1. A data compression system for DNA sequence, wherein, the said data compression system for DNA sequence comprises:

An MA-ARV codebook designing module, configured to construct a compression codebook for a current input DNA sequence data;

A DNA sequence data compression module, configured to execute a lossless compression encoding operation to the current input DNA sequence data based on a MA-ARV codebook; and

A DNA sequence data decompression module, configured to decompress the compressed data file and recover the original data.

2. The said data compression system for DNA sequence according to claim 1, wherein, the said data compression system for DNA sequence further comprises an input module, a checking module and an output module;

The said input module, checking module and DNA sequence data compression module are connecting to the output module in sequence, the said checking module also connects to the MA-ARV codebook designing module and the DNA sequence data decompression module separately, and the said MA-ARV codebook designing module connects to the DNA sequence data compression module.

3. The said data compression system for DNA sequence according to claim 1, wherein, the said MA-ARV codebook designing module expresses the current input DNA sequence data as an MV-ARV vector v, a direct repeat pattern redundancy fragment of the said MV-ARV vector v is expressed as the same vector v, a mirror repeat pattern fragment is expressed as vector v⁻¹; according to the base pairing principle, a pairing repeat pattern fragment is expressed as vector v*, and an inverted repeat fragment is expressed as vector v⁻¹*.
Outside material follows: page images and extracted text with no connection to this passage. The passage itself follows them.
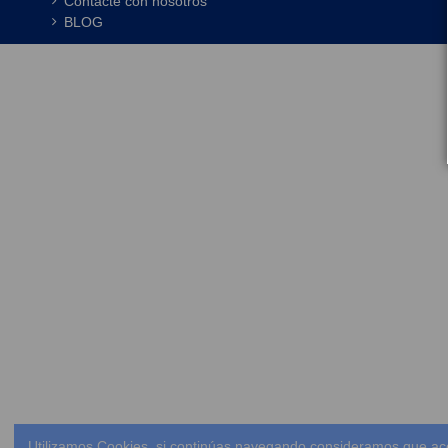
Contacte con nosotros
BLOG
Utilizamos Cookies, si continúas navegando consideramos que ac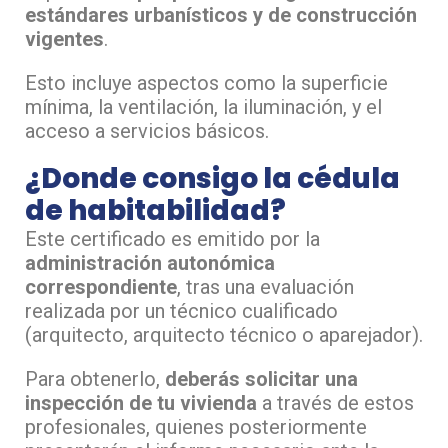
estándares urbanísticos y de construcción
vigentes
.
Esto incluye aspectos como la superficie
mínima, la ventilación, la iluminación, y el
acceso a servicios básicos.
¿Donde consigo la cédula
de habitabilidad?
Este certificado es emitido por la
administración autonómica
correspondiente
, tras una evaluación
realizada por un técnico cualificado
(arquitecto, arquitecto técnico o aparejador).
Para obtenerlo,
deberás solicitar una
inspección de tu vivienda
a través de estos
profesionales, quienes posteriormente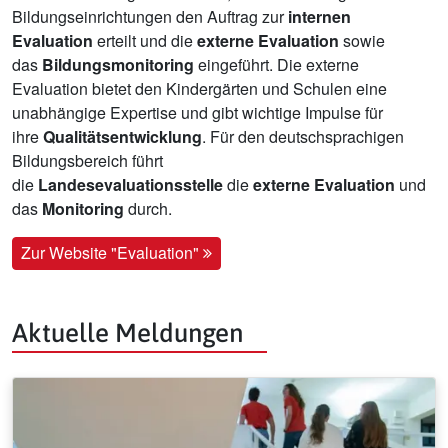
Bildungseinrichtungen den Auftrag zur
internen
Evaluation
erteilt und die
externe Evaluation
sowie
das
Bildungsmonitoring
eingeführt. Die externe
Evaluation bietet den Kindergärten und Schulen eine
unabhängige Expertise und gibt wichtige Impulse für
ihre
Qualitätsentwicklung
. Für den deutschsprachigen
Bildungsbereich führt
die
Landesevaluationsstelle
die
externe Evaluation
und
das
Monitoring
durch.
Zur Website "Evaluation"
Aktuelle Meldungen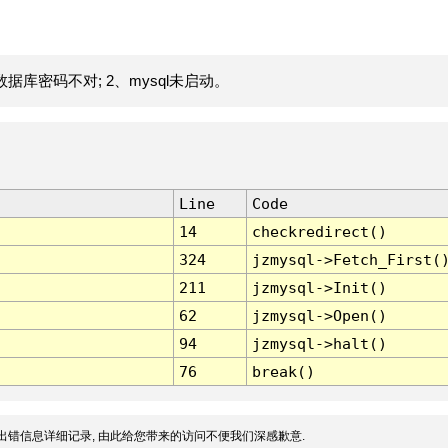
据库密码不对; 2、mysql未启动。
Line
Code
14
checkredirect()
324
jzmysql->Fetch_First(
211
jzmysql->Init()
62
jzmysql->Open()
94
jzmysql->halt()
76
break()
出错信息详细记录, 由此给您带来的访问不便我们深感歉意.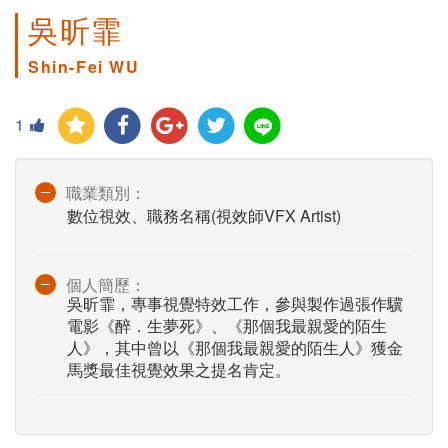
吳昕霏
Shin-Fei WU
1
職業類別：
數位視效、職務名稱(視效師VFX Artist)
個人簡歷：
吳昕霏，專事視覺特效工作，參與製作過張作驥
電影《醉．生夢死》、《那個我最親愛的陌生
人》，其中曾以《那個我最親愛的陌生人》獲金
馬獎最佳視覺效果之提名肯定。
4. The said data compression system for DNA sequence according to claim 1, wherein, when the said data compression system for DNA sequence is compressing data, the encoding format used is {id, repeat type, {edit error}}, wherein, the said id means a code vector number according to the MA-ARV, the said repeat type means a repeat pattern, the said edit error means an editing error information sequence.

5. The said data compression system for DNA sequence according to claim 4, wherein, the said editing error information sequence is encoded in a format of {offset, edit type, symbol}; wherein, the said offset is the position for edit operation to the base, the said edit type is the operation type symbol: the said S means substitute, the said D means delete, the said I means insert, the said symbol means the base symbol in operation.

6. A data compression method for DNA sequence, comprising the following steps:

S100, input a data;

S200, check if the input data is an original DNA sequence data, if so, execute S300, otherwise, go to S400;

S300, check if the input data contains an MA-ARV codebook, if so, execute S311, otherwise, go to S321;

S311, go into the DNA sequence data compression module, encode the input data with lossless compression based on the MA-ARV codebook;

S312, output the compressed DNA sequence data finally;

S321, go into the MA-ARV codebook designing module, construct a compression codebook according to the current input DNA sequence data, then execute S311;

S400, go into the DNA sequence data decompression module, and decompress the compressed data file and recover the original data; and

S410, finally output the decompressed and recovered original DNA sequence data.